A ferida era muito feia. Provavelmente não sobreviveria mais
que algumas horas. Não lhe restava forças para se recuperar e a grande ironia
era que ele não queria realmente se salvar. Deparara-se com o grande anátema de seu
destino, o gatilho maligno da profecia que o levaria a morte. Parecia
extremamente natural que simplesmente aceitasse isso.
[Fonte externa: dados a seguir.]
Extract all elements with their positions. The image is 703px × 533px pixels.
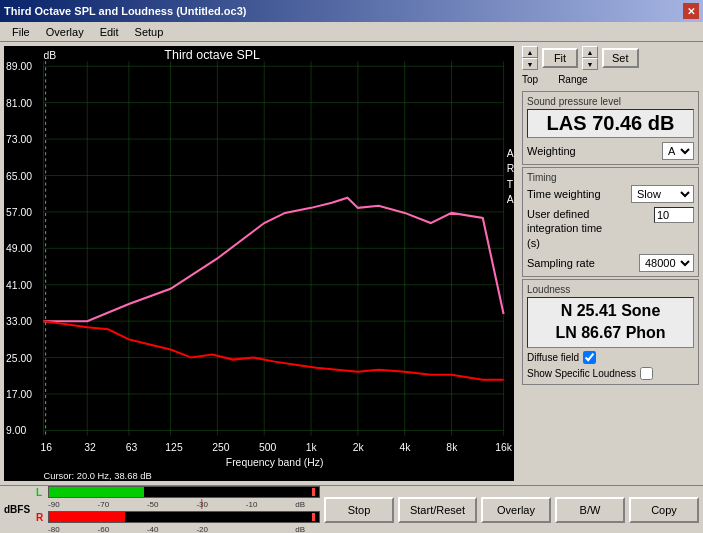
svg-text:16k: 16k bbox=[495, 442, 513, 453]
weighting-select[interactable]: A C Z bbox=[662, 142, 694, 160]
window-title: Third Octave SPL and Loudness (Untitled.… bbox=[4, 5, 683, 17]
time-weighting-label: Time weighting bbox=[527, 188, 601, 200]
sampling-select[interactable]: 48000 44100 96000 bbox=[639, 254, 694, 272]
menu-setup[interactable]: Setup bbox=[127, 24, 172, 40]
svg-text:17.00: 17.00 bbox=[6, 389, 32, 400]
top-arrow-group: ▲ ▼ bbox=[522, 46, 538, 70]
svg-text:32: 32 bbox=[84, 442, 96, 453]
svg-text:A: A bbox=[507, 194, 514, 205]
svg-text:Frequency band (Hz): Frequency band (Hz) bbox=[226, 457, 324, 468]
svg-text:125: 125 bbox=[165, 442, 183, 453]
timing-label: Timing bbox=[527, 172, 694, 183]
menu-edit[interactable]: Edit bbox=[92, 24, 127, 40]
meter-l-fill bbox=[49, 487, 143, 497]
time-weighting-row: Time weighting Slow Fast Impulse bbox=[527, 185, 694, 203]
svg-text:65.00: 65.00 bbox=[6, 171, 32, 182]
menu-overlay[interactable]: Overlay bbox=[38, 24, 92, 40]
svg-text:41.00: 41.00 bbox=[6, 280, 32, 291]
top-label: Top bbox=[522, 74, 538, 85]
integration-input[interactable] bbox=[654, 207, 694, 223]
range-down-arrow[interactable]: ▼ bbox=[582, 58, 598, 70]
loudness-line2: LN 86.67 Phon bbox=[530, 322, 691, 344]
meter-r-fill bbox=[49, 512, 125, 522]
range-arrow-group: ▲ ▼ bbox=[582, 46, 598, 70]
svg-text:49.00: 49.00 bbox=[6, 244, 32, 255]
meter-l-row: L bbox=[36, 485, 320, 499]
weighting-label: Weighting bbox=[527, 145, 576, 157]
right-panel: ▲ ▼ Fit ▲ ▼ Set Top Range Sound pressure… bbox=[518, 42, 703, 485]
channel-r-label: R bbox=[36, 512, 46, 523]
svg-text:1k: 1k bbox=[306, 442, 318, 453]
integration-row: User definedintegration time (s) bbox=[527, 207, 694, 250]
channel-l-label: L bbox=[36, 487, 46, 498]
svg-text:63: 63 bbox=[126, 442, 138, 453]
time-weighting-select[interactable]: Slow Fast Impulse bbox=[631, 185, 694, 203]
svg-text:9.00: 9.00 bbox=[6, 426, 27, 437]
svg-text:R: R bbox=[507, 164, 514, 175]
svg-text:25.00: 25.00 bbox=[6, 353, 32, 364]
stop-button[interactable]: Stop bbox=[324, 497, 394, 523]
svg-text:81.00: 81.00 bbox=[6, 98, 32, 109]
range-set-button[interactable]: Set bbox=[602, 48, 639, 68]
integration-label: User definedintegration time (s) bbox=[527, 207, 607, 250]
bottom-bar: dBFS L -90 -70 -50 |-30 -10 dB R bbox=[0, 485, 703, 533]
svg-rect-0 bbox=[4, 46, 514, 481]
dbfs-label: dBFS bbox=[4, 504, 30, 515]
svg-text:8k: 8k bbox=[446, 442, 458, 453]
top-controls: ▲ ▼ Fit ▲ ▼ Set bbox=[522, 46, 699, 70]
title-bar: Third Octave SPL and Loudness (Untitled.… bbox=[0, 0, 703, 22]
copy-button[interactable]: Copy bbox=[629, 497, 699, 523]
sampling-label: Sampling rate bbox=[527, 257, 595, 269]
svg-text:T: T bbox=[507, 179, 514, 190]
svg-text:57.00: 57.00 bbox=[6, 207, 32, 218]
range-up-arrow[interactable]: ▲ bbox=[582, 46, 598, 58]
range-label: Range bbox=[558, 74, 587, 85]
specific-label: Show Specific Loudness bbox=[527, 368, 636, 379]
overlay-button[interactable]: Overlay bbox=[481, 497, 551, 523]
weighting-row: Weighting A C Z bbox=[527, 142, 694, 160]
bw-button[interactable]: B/W bbox=[555, 497, 625, 523]
start-reset-button[interactable]: Start/Reset bbox=[398, 497, 477, 523]
close-button[interactable]: ✕ bbox=[683, 3, 699, 19]
svg-text:2k: 2k bbox=[353, 442, 365, 453]
svg-text:250: 250 bbox=[212, 442, 230, 453]
diffuse-checkbox[interactable] bbox=[583, 351, 596, 364]
meter-l-bar bbox=[48, 486, 320, 498]
sampling-row: Sampling rate 48000 44100 96000 bbox=[527, 254, 694, 272]
top-fit-button[interactable]: Fit bbox=[542, 48, 578, 68]
main-content: 89.00 81.00 73.00 65.00 57.00 49.00 41.0… bbox=[0, 42, 703, 485]
menu-file[interactable]: File bbox=[4, 24, 38, 40]
loudness-value: N 25.41 Sone LN 86.67 Phon bbox=[527, 297, 694, 348]
spl-section-label: Sound pressure level bbox=[527, 96, 694, 107]
chart-area: 89.00 81.00 73.00 65.00 57.00 49.00 41.0… bbox=[4, 46, 514, 481]
loudness-label: Loudness bbox=[527, 284, 694, 295]
svg-text:dB: dB bbox=[44, 50, 57, 61]
svg-text:A: A bbox=[507, 148, 514, 159]
top-up-arrow[interactable]: ▲ bbox=[522, 46, 538, 58]
menu-bar: File Overlay Edit Setup bbox=[0, 22, 703, 42]
svg-text:16: 16 bbox=[40, 442, 52, 453]
diffuse-field-row: Diffuse field bbox=[527, 351, 694, 364]
chart-svg: 89.00 81.00 73.00 65.00 57.00 49.00 41.0… bbox=[4, 46, 514, 481]
loudness-section: Loudness N 25.41 Sone LN 86.67 Phon Diff… bbox=[522, 279, 699, 385]
specific-checkbox[interactable] bbox=[640, 367, 653, 380]
timing-section: Timing Time weighting Slow Fast Impulse … bbox=[522, 167, 699, 277]
specific-loudness-row: Show Specific Loudness bbox=[527, 367, 694, 380]
spl-section: Sound pressure level LAS 70.46 dB Weight… bbox=[522, 91, 699, 165]
diffuse-label: Diffuse field bbox=[527, 352, 579, 363]
loudness-line1: N 25.41 Sone bbox=[530, 300, 691, 322]
level-meters: L -90 -70 -50 |-30 -10 dB R bbox=[36, 485, 320, 533]
svg-text:Third octave SPL: Third octave SPL bbox=[164, 48, 260, 62]
svg-text:Cursor:  20.0 Hz, 38.68 dB: Cursor: 20.0 Hz, 38.68 dB bbox=[44, 471, 152, 481]
svg-text:89.00: 89.00 bbox=[6, 61, 32, 72]
top-down-arrow[interactable]: ▼ bbox=[522, 58, 538, 70]
svg-text:4k: 4k bbox=[400, 442, 412, 453]
svg-text:33.00: 33.00 bbox=[6, 316, 32, 327]
svg-text:73.00: 73.00 bbox=[6, 134, 32, 145]
svg-text:500: 500 bbox=[259, 442, 277, 453]
spl-value: LAS 70.46 dB bbox=[527, 109, 694, 138]
meter-r-row: R bbox=[36, 510, 320, 524]
meter-r-bar bbox=[48, 511, 320, 523]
O beco escuro e sujo não era o sonho de funeral para ninguém,
e um precursor da morte como ele merecia algo épico, memorável. No fim, não
restava muito, só as memórias dos inúmeros assassinatos e a decepção que
causaria a tantos que juraram vingança a ele. A marca doía muito no pulso, quase
tanto quanto as perfurações de faca. A marca pedia para ser transmitida, era
preciso escolher o herdeiro de seu legado, e não restara ninguém com quem se
importasse no mundo. Escolheria alguém quase que aleatoriamente, seguindo premissas
instintivas. Esquadrinhava os bandidos e os sem teto pelos quais passava em
busca de um brilho no olhar, um sinal sutil que lhe indicasse que seria ao
menos interessante tragá-lo para o estranho mundo da escuridão.
Aquele ato final não seria muito diferente de sua vida até
então. Transmitir a tatuagem e os poderes relacionados a ela não era um
presente nobre, apenas mais uma forma de levar alguém a morte prematura. A
morte dele era advinda da marca, e lhe parecia extremamente precoce! Condenar,
abençoar, obrigar, favorecer... Ele não conseguia decidir exatamente o que
significaria transmitir aquilo a alguém. Convivera com alguns jovens envolvidos
com a escuridão, alguns de certa forma até poderiam ser considerados seus
pupilos. Lembrava-se da criança chinesa e sua forma diferente de pensar, do
velho necromante inglês e sua estranha relação com o irmão mais novo também
envolvido com estranhas feitiçarias do sangue. Lembrava-se da escocesa fria e
do assassino italiano. Gostara muito dessas pessoas, eram todos merecedores
daquela força. Mas, cada um a seu modo, já estavam demasiadamente envolvidos
naquilo tudo, o legado não tomaria parte principal em suas vidas, seria um
adendo, uma característica de segundo plano. Mesmo moribundo ele não queria
isso, o poder merecia papel principal. Merecia mudar alguém tanto quanto mudara
ele mesmo.
A dor era tanta que se encostou na parede para ajudar a se
concentrar na própria respiração. Sua jaqueta ainda era capaz de esconder os
ferimentos, e a penumbra daquele gueto disfarçavam bem todo o sangue em suas
roupas.
— ‘E ae, chegado, tá querendo da boa?’ — Ele conseguira a
atenção de um traficante. — ‘Tu parece tá precisando mesmo!’.
Mas aquele traficante não tinha nada de especial. Nenhum
brilho nos olhos, nenhum sinal. Nem mesmo se estivesse gozando de plena saúde
se daria ao trabalho de matá-lo.
— Não. ‘Chegado’, eu não quero. Só me deixe em paz! —
Manteve a voz o mais firme possível. Se houve algum tremor, seria tido como o
efeito ou a abstinência de alguma droga.
— Ei, o que você tem ai? — Um usuário aproximara-se e
interrompera-os. — E quanto tem de cada?
Eis então, o brilho. Aquele drogadinho, aquele moleque tinha
nos olhos algo que chamava a atenção. Algo que merecia o legado!
Jerricald desabotoou o coldre e destravou a arma.